My stomach tightened. "What is it?"

"The news from Paris," he said. "The fall of the Bastille, and... your presence here. It's been the final straw. They're running."

"Who's running?"

"The high nobility," De La Tour said, his eyes dark. "Hundreds of them. The Comte d'Artois's entire inner circle. Many of Provence's key allies. Military commanders, courtiers, financiers. They are packing their carriages, gathering their gold. They are fleeing Versailles. They are fleeing France."

I stared at him, the implications crashing down on me. This wasn't just a few cowards running away. This was a strategic retreat. An exodus of my most powerful, most ruthless enemies.

They weren't just escaping. They were going to regroup. To meet with my brother Artois in exile. To plead their case to the other kings of Europe, painting me as a captive radical, a traitor to my class.

"They are going to incite a foreign invasion," I whispered, the words tasting like ash in my mouth.

At that moment, Fournier and Lafayette returned to the tavern. Fournier overheard my last words. He slammed his massive fist on a nearby table, his eyes burning with a cold fire.
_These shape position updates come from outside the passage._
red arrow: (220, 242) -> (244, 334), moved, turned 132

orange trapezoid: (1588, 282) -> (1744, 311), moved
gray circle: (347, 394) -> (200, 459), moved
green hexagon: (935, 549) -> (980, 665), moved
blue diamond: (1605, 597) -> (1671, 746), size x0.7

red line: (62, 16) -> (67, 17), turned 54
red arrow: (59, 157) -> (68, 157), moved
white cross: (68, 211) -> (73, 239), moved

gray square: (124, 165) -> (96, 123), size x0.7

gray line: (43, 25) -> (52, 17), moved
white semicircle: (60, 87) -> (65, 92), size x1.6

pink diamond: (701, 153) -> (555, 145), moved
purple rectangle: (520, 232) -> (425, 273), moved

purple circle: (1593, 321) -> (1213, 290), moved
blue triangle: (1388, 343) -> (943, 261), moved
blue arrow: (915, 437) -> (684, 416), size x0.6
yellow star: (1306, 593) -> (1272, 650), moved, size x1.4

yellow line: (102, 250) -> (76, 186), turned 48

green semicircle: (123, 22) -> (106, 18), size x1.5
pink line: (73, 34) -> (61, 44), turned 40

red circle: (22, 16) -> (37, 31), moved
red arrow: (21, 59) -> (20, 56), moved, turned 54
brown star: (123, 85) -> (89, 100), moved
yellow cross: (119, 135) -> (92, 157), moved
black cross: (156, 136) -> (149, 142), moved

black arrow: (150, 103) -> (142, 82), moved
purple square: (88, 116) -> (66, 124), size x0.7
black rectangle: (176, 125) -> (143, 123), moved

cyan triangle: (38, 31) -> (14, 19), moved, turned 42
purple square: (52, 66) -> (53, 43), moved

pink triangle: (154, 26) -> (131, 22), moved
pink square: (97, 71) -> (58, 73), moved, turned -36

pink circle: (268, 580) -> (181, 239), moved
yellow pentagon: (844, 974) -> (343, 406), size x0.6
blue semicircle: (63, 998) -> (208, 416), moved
"Good," he growled, a predatory smile spreading across his face. "Let them run. We'll audit their estates when they're gone. Seize everything they own for the Nation."

I was caught. Trapped between two new, impossible choices. Let my enemies escape to build an army to destroy me from the outside, or unleash Fournier and his new National Guard in a wave of property seizures that would be seen as pure theft, horrifying the rest of Europe and making a foreign war absolutely inevitable.

The audit was no longer just about Paris. The revolution was about to go international.